P.A. : Je rebondis sur le fait que, dans ce contexte historique, les gens n’avaient pas une conscience immédiate de ce qui allait arriver. Dans la direction d’acteur, ce qui était important c’était de ne pas jouer la conscience du drame, mais de jouer le quotidien. Je leur disais parfois qu’ils en étaient trop conscients. En somme, les tenants et les aboutissants échappent complètement aux personnages et c’est pour ça que nous avons un spectacle avec également un peu de légèreté.
Est-ce comme ça que vous avez abordé ce thème de la Seconde Guerre mondiale ? Après tout, c’est une époque souvent traitée dans de nombreux films et romans…
P. A. : Je ne me suis pas posé la question. Lorsque je mets en scène une pièce, l’idée pour moi est de comprendre de quoi ça parle, le parcours des personnages et comment la pièce est structurée, quel que soit le sujet abordé. J’imagine que, si je suis sincère, il y aura quelque chose de spécifique qui en ressortira. Mais la démarche est la même sur chaque spectacle. Ensuite, lorsque, comme c’est le cas ici, l’auteure est vivante, il y a énormément d’échanges avec elle.
Justement, comment avez-vous travaillé avec l’auteure ?
P. A. : Beaucoup de discussions. L’idée de Marie-Céline est qu’il y avait des choses à côté desquelles il ne fallait pas passer et qu’elle voulait voir. Pour le reste, elle a beaucoup de respect pour notre travail de comédiens et de metteur en scène, et elle a toujours su me faire ses retours et échanger pour ne pas nous mettre de pression. Elle nous fait confiance ; à partir de là, il ne pouvait pas y avoir d’anomalies.
Pensez-vous que cette pièce résonne avec l’actualité ? Est-ce que c’est important pour vous que ce soit le cas pour une œuvre ?
P. A. : C’est très bien quand c’est le cas, même si il faut se détendre aussi parfois. Mais quand on fait résonner l’actualité dans une pièce populaire et qui nous ramène à un passé qui s’éloigne, on a un devoir de mémoire qui est important.

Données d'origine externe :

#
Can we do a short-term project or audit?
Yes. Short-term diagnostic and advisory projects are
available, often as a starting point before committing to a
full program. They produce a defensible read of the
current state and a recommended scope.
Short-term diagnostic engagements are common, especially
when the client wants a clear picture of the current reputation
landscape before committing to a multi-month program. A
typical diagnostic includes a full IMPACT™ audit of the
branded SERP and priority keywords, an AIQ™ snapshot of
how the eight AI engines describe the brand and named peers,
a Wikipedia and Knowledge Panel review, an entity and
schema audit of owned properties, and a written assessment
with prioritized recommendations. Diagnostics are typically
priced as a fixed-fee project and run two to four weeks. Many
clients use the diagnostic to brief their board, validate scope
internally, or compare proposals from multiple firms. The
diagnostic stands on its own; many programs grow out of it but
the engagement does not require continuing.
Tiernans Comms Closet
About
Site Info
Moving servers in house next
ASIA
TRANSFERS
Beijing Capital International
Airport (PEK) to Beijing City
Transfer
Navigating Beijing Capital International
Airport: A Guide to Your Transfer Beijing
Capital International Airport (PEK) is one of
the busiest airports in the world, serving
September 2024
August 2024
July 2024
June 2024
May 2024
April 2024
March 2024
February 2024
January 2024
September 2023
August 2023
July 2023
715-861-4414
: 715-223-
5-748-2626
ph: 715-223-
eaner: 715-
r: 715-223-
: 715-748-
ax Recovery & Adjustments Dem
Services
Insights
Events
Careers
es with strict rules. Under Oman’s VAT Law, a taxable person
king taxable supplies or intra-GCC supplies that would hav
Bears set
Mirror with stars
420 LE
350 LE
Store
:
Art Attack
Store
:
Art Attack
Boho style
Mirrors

B. F. : Pour moi, ce spectacle est et sera ancré dans son époque, quelle que soit son époque, pour la bonne raison que le propre de ses personnages est : « À quels choix font-ils face dans une situation donnée ? » Et ça peut être dans n’importe quel contexte : « Comment réagissez-vous en situation de crise ? » On peut se poser la question aujourd’hui avec les gilets jaunes par exemple. Marie-Céline nous disait souvent : « Les héros ne sont pas toujours ceux que l’on croit. » Cette pièce parle de nos choix et du fait que seules nos actions nous déterminent.
Quels sont vos projets pour la suite ?
P. A. : En janvier, je pars en tournée avec Le Baladin du monde occidental, la pièce que j’ai montée juste avant. Et je travaille sur une autre comédie musicale qui s’appelle Une vie, basée sur le roman éponyme de Guy de Maupassant qui est en cours d’écriture et qui a fait l’objet d’un showcase au mois de juin dernier.
B. F. : En ce moment, je travaille comme coach vocal sur Les Souliers rouges de Marc Lavoine jusqu’en janvier, et également avec mon collaborateur Karim Medjebeur sur un album caritatif pour une association qui s’appelle Centre Ressource et qui s’occupe de la vie au quotidien des personnes malades et de leur entourage proche. Vous pourrez le retrouver en février 2020 avec de belles surprises et de beaux duos, de la comédie musicale anglo-saxonne et plusieurs artistes d’univers différents.
Propos recueillis par Estelle Evora et Rosalie Lapourré.